* [Work required]: Everything from the line with "of developers." to the end of the data below, both lines included, should be transcribed exactly; please omit the pictures.

* [Input]:

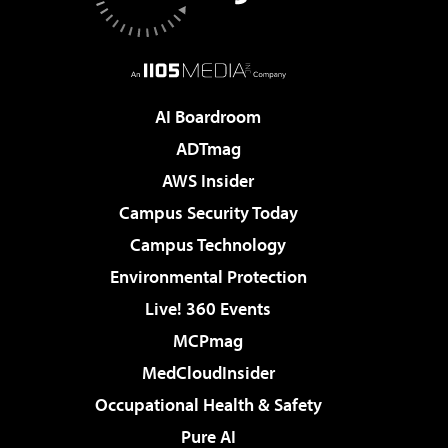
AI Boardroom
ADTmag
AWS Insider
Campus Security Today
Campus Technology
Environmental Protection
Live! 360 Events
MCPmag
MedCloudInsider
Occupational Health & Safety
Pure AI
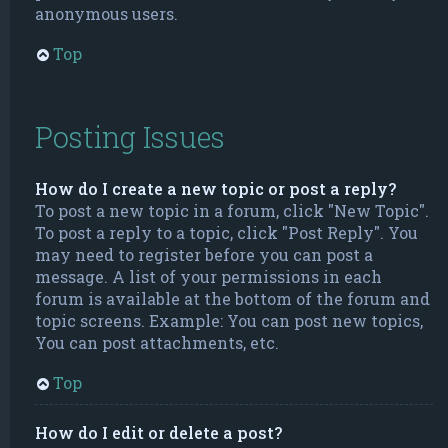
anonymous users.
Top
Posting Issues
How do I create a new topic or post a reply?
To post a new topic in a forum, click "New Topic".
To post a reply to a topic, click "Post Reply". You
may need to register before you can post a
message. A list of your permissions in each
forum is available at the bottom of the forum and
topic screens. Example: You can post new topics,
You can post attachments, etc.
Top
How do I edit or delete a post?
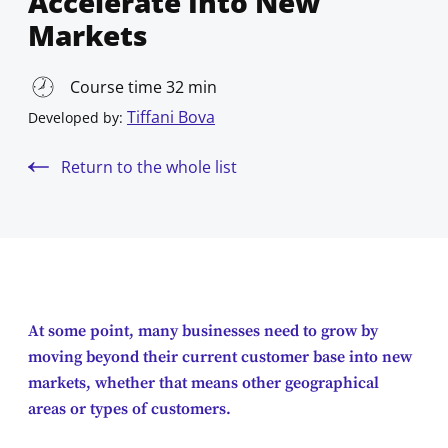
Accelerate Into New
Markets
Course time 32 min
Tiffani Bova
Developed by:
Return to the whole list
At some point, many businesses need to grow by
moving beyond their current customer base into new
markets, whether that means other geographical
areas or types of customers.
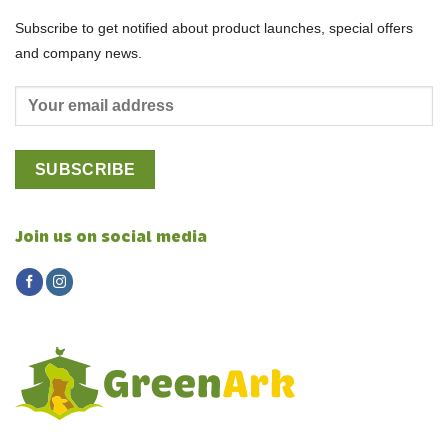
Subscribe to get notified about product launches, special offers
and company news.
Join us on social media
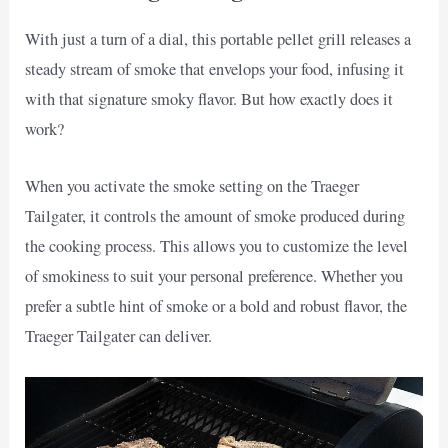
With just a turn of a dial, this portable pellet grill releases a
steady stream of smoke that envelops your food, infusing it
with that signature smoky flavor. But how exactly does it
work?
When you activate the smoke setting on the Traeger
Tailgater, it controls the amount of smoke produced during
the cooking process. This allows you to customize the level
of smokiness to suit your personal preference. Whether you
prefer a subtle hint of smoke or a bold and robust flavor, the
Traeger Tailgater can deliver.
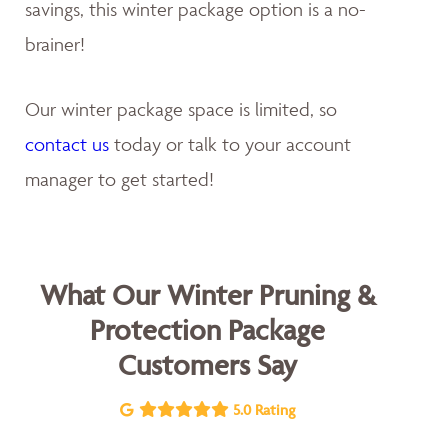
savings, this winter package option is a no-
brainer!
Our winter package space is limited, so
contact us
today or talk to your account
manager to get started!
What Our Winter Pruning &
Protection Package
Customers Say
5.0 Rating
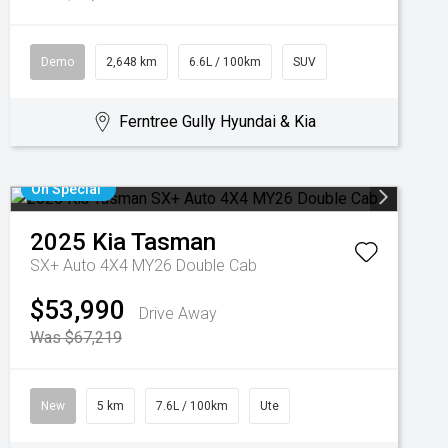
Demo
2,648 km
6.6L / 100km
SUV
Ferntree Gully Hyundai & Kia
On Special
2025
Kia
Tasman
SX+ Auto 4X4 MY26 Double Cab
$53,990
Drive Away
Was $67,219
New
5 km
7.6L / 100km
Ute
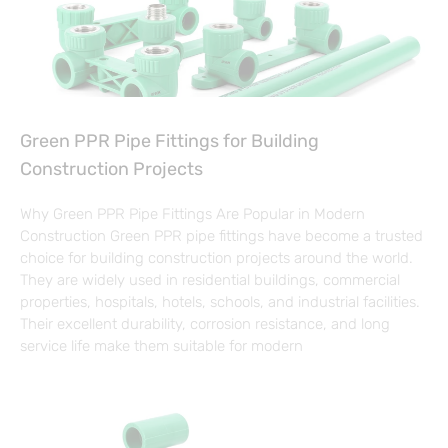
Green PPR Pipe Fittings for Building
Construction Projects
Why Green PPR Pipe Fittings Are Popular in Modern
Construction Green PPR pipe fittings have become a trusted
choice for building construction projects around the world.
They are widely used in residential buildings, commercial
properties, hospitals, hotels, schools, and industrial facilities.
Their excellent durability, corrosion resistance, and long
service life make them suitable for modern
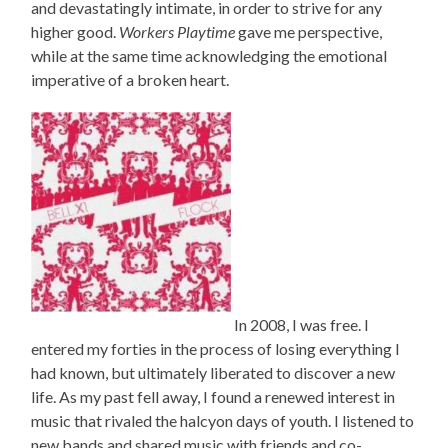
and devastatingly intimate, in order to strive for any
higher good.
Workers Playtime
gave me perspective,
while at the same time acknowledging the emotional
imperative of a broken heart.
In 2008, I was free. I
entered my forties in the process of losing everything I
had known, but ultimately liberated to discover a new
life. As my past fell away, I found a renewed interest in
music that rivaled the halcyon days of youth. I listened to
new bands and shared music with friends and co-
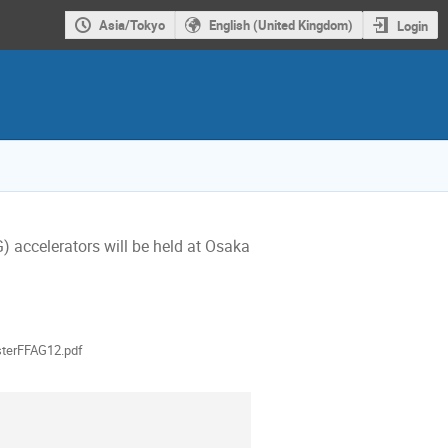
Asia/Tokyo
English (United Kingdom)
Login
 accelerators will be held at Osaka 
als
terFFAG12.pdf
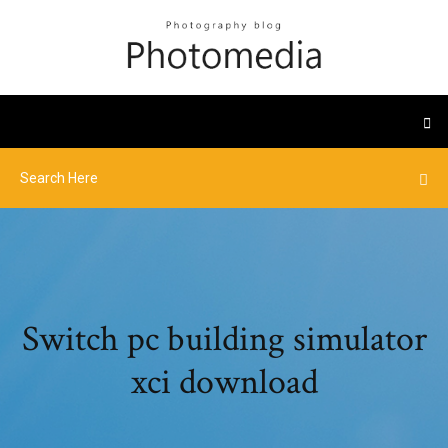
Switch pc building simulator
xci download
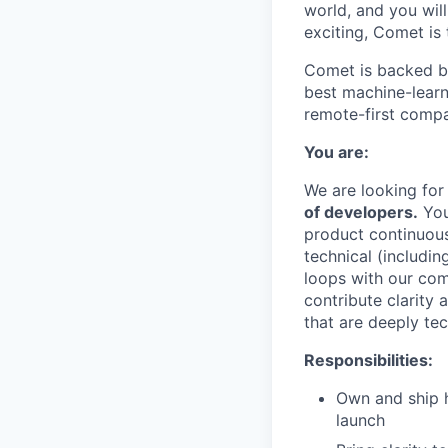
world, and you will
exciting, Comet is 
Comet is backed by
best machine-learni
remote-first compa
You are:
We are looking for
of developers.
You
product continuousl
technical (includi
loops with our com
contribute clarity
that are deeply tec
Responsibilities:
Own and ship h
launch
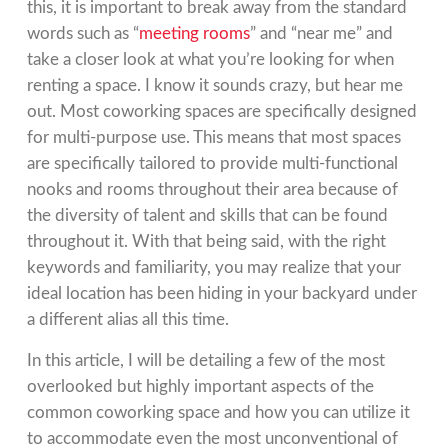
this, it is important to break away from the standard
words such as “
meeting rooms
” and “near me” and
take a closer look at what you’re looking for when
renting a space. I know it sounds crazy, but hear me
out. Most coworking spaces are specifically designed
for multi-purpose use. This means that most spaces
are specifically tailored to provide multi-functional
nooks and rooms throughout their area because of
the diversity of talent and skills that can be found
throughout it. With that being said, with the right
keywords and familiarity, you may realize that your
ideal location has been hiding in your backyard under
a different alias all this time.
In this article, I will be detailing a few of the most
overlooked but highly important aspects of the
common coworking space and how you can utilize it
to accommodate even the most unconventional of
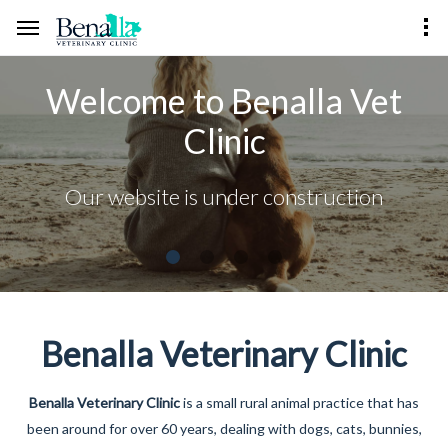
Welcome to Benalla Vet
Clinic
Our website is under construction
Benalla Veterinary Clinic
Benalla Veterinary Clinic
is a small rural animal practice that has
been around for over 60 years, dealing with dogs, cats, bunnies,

* [Answer section]:
of developers.
You
product continuousl
technical (includi
loops with our com
contribute clarity
that are deeply tec
Responsibilities:
Own and ship h
launch
this, it is important to break away from the standard
words such as “
meeting rooms
” and “near me” and
take a closer look at what you’re looking for when
renting a space. I know it sounds crazy, but hear me
out. Most coworking spaces are specifically designed
for multi-purpose use. This means that most spaces
are specifically tailored to provide multi-functional
nooks and rooms throughout their area because of
the diversity of talent and skills that can be found
throughout it. With that being said, with the right
keywords and familiarity, you may realize that your
ideal location has been hiding in your backyard under
a different alias all this time.
In this article, I will be detailing a few of the most
overlooked but highly important aspects of the
common coworking space and how you can utilize it
to accommodate even the most unconventional of
Welcome to Benalla Vet
Clinic
Our website is under construction
Benalla Veterinary Clinic
Benalla Veterinary Clinic
is a small rural animal practice that has
been around for over 60 years, dealing with dogs, cats, bunnies,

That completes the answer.